Nick Ross, left, disguising his rotten, malodorous gums before
unleashing them upon the unwitting opposition. W.G. Grace used his
questionably-attained cricket gains in order to bolster his beard


Professionalization in Britain did lead to a curb in some excesses in the almost heroically dirty game of horse-racing. As Vamplew points out, according to Alfred Watson, by the 1890s the press and Jockey Club had gotten racing to the point where "a few rogues are still to the fore, sometimes in prominent places, and not a few others have elastic consciences, together with excessively liberal ideas about what is permissible, but I do believe there is far less rascality on the turf than there used to be."

THE ROAR OF THE CROWD, THE SMASH OF THE CROWD

Another factor in the rise of sports spectatorship was the simultaneous rise of the unruly mob, frustrated by a team's inadequate play or incompetent officiating.
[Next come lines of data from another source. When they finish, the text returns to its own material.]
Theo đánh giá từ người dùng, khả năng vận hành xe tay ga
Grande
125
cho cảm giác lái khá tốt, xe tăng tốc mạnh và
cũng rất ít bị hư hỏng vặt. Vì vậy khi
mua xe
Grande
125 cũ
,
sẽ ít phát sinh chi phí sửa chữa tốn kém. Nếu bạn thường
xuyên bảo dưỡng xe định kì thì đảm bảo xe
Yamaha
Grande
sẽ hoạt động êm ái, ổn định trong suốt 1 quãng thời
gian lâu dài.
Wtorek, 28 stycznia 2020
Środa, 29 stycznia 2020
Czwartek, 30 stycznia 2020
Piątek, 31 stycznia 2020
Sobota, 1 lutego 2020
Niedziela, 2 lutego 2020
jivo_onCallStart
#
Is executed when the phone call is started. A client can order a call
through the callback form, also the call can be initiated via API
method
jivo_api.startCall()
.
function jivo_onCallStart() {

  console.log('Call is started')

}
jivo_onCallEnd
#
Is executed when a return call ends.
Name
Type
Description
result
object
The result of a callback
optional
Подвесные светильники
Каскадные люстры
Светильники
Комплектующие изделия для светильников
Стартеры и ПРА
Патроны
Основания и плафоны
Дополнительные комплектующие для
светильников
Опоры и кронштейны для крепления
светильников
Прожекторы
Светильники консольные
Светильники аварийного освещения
If Casey at the Bat truly represented the times, there is a decent chance that the crowd would have taken to the streets of Mudville, throwing up the barricades, looting the tanneries, starting fights by threateningly circling their fists around their faces, and senselessly punching horses. In Britain at the time, sporting events turned to riots fairly quickly, occasionally escalating out of control. Vamplew describes a tied match between Celtic and Rangers in 1909 that did not go into extra time:

Rioters tore out the goalposts, ripped up the nets, and smashed down fencing. Bonfires were made out of the broken barricading, and the uprooted goalposts were used as battering rams against the turnstiles and payboxes, which were also then set on fire. The arrival of the fire brigade signalled further trouble and the firemen were attacked and their hoses slashed.
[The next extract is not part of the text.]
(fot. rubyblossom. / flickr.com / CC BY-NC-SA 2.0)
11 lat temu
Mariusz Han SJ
Poorly struck, sir, says a displeased crowd

Of course, the nineteenth century was a perfect century for those who enjoy an unruly mob. For example, in Norman McCord's classic account of the Anti-Corn Law League, he describes one unfortunate anti-corn law agitator who was welcomed in Suffolk by being soaked with a fire hose, drowned out by a brass band as he attempted to give his speech, suffering an overthrown speaking platform, and getting tossed over an inn banister. Another anti-corn law leaguer reported that a spokesman had his speech interrupted by "a gang of unfledged ruffians in caps and gowns who, after exhausting their obscene and blasphemous vocabulary, exhibited themselves in the characteristics of prize fighters with the rest of the audience."
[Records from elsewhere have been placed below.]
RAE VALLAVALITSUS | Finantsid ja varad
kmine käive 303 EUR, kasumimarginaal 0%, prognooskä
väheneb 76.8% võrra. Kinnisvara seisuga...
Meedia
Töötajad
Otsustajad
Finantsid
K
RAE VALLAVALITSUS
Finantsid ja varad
Donald Richter published a book entitled Riotous Victorians mainly to chronicle the violent public social unrest of the nineteenth century. One particularly violent outburst involved the followers of an Ulster lecturer named William Murphy whose bombastic anti-Catholicism drew continuing attacks from Irish Catholics in Britain who were somehow incensed by his claims that "your wives and daughters are exposed to debauch in the confessional, and are betrayed and kidnapped into convent prisons, and there keep the dupes or slaves of priestly lust." On one occasion, his followers managed to prevail in a riot, and Richter notes that "the Irish had been driven away and the orangemen greeted their man with wild cheers, three groans for popery, and the national anthem." Murphy himself did not escape a different riot that he had provoked in 1871, and died from those wounds.

FIST-PUMPING AND RIOTING

Modern baseball largely enjoys docile crowds unlikely to purchase souvenir torches or pitchforks. One can imagine the 2002 All-Star game being played in 1902 resulting in at least one racing sausage fatality while Bud Selig held off crowds with his small gang of toughs and an umbrella. Nevertheless, crowds are fickle and no one can be sure what can provoke them to violence.

Baseball watchdogs keep a lookout for instigators of baseball-related crowd
violence


With all of the problems of low pay, potential riots, and intimidation via poor dental hygiene largely dispatched from baseball, players should be able to absorb a fist-pump or two without feeling the need to go headhunting. And if they cannot, they should be exposed to the three Ms of the nineteenth century spirit of the game: monkeys, moustaches, and moonshine.